Also, in 2019, Alex Iwobi joined Everton FC from Arsenal for £27.3 million. Whilst he has performed marginally better as of late, he has not reached anywhere near the potential expected of him when he first broke through.

Another signing made that has failed is Jean-Phillippe Gbamin, who joined for £22.5 million. He made just six Premier League appearances in three seasons due to constant injury setbacks and is now on loan at CSKA Moscow. Brazilian midfielder Allan also struggled to perform after joining from Napoli for £21.2 million in 2020.

Eventually, this obscene level of spending caught up to Everton as worries about exploiting Financial Fair Play (FFP) surfaced. FFP's main priority is stopping clubs from spending more than what they are earning in revenue.

The 2021 summer transfer window was the first sign of this as there were no longer any expensive signings being made. Demarai Gray was signed for just £1.8 million from Bayer Leverkusen, whilst Andros Townsend and Salomon Rondon joined for free. Dele Alli also joined for free in January 2022 and the club had to rely on loan moves with Donny van de Beek and Anwar El Ghazi coming in on loan.

Other than Gray, who has frequently performed well, these low-cost signings have turned out to be unsuccessful just like the majority of the expensive signings from previous years. Rondon did not impress as the striker scored only one Premier League goal before having his contract terminated.

Alli was just as ineffective as he failed to get a goal or assist in 13 matches and was subsequently loaned out to Besiktas. El Ghazi and Van de Beek returned to their parent clubs Aston Villa and Manchester United respectively, having made just nine appearances between them.

In addition to the poor recruitment strategy at Everton, the merry-go-round of managers has not helped either. Since David Moyes departed in 2013 to succeed Sir Alex Ferguson at Manchester United, there have been eight permanent managerial appointments.

Roberto Martinez succeeded Moyes and his impressive first season saw Everton finish fifth, the club's joint-second-best finish in the Premier League era. However, that was as good as it got under Martinez as back-to-back 11th-place finishes followed before he was dismissed.

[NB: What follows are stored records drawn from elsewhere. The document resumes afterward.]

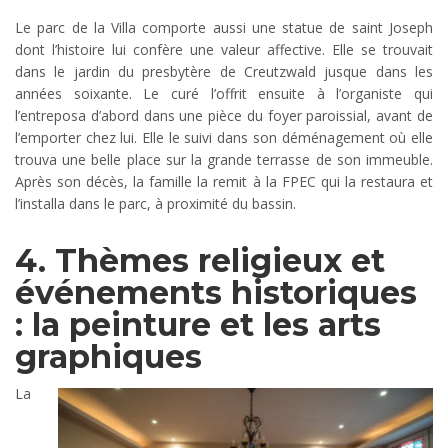
Le parc de la Villa comporte aussi une statue de saint Joseph
dont l’histoire lui confère une valeur affective. Elle se trouvait
dans le jardin du presbytère de Creutzwald jusque dans les
années soixante. Le curé l’offrit ensuite à l’organiste qui
l’entreposa d’abord dans une pièce du foyer paroissial, avant de
l’emporter chez lui. Elle le suivi dans son déménagement où elle
trouva une belle place sur la grande terrasse de son immeuble.
Après son décès, la famille la remit à la FPEC qui la restaura et
l’installa dans le parc, à proximité du bassin.
4. Thèmes religieux et
événements historiques
: la peinture et les arts
graphiques
La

None of the following managers managed to complete anywhere near the three full seasons Martinez did. Ronald Koeman, Carlo Ancelotti and Marco Silva were in charge for roughly a season and a half. Sam Allardyce and Rafael Benitez lasted just seven and six months respectively, whilst Frank Lampard remained in charge for 12 months before being replaced by Dyche.

David Moyes
David Moyes, now managing West Ham United, spent 11 years as Everton's boss Ben STANSALL/AFP

The puzzling aspect of this managerial mess is that the managerial styles Everton's recent managers possess, are very different amongst them. Martinez is known for his possession-based style of football whilst Koeman and Silva also favour a forward-thinking attacking philosophy.

Other managers including Benitez and Allardyce are the polar opposite of that as they prefer a defensive structure, making them more pragmatic managers. If different styles of managers are being appointed, different types of players are being recruited. Then if a manager gets sacked, it leaves players that he signed in jeopardy. The next manager then must utilise a player that likely does not fit his style and with Everton, this has been a recurring theme.

Rafael Benitez
Former Liverpool boss Rafael Benitez struggled to get the Everton fans on his side Getty Images

They ended up with squads that were a combination of different types of players not all fitting into one style. When this occurs, it is evident that there is no clear structure or long-term plan set out in looking to develop the team.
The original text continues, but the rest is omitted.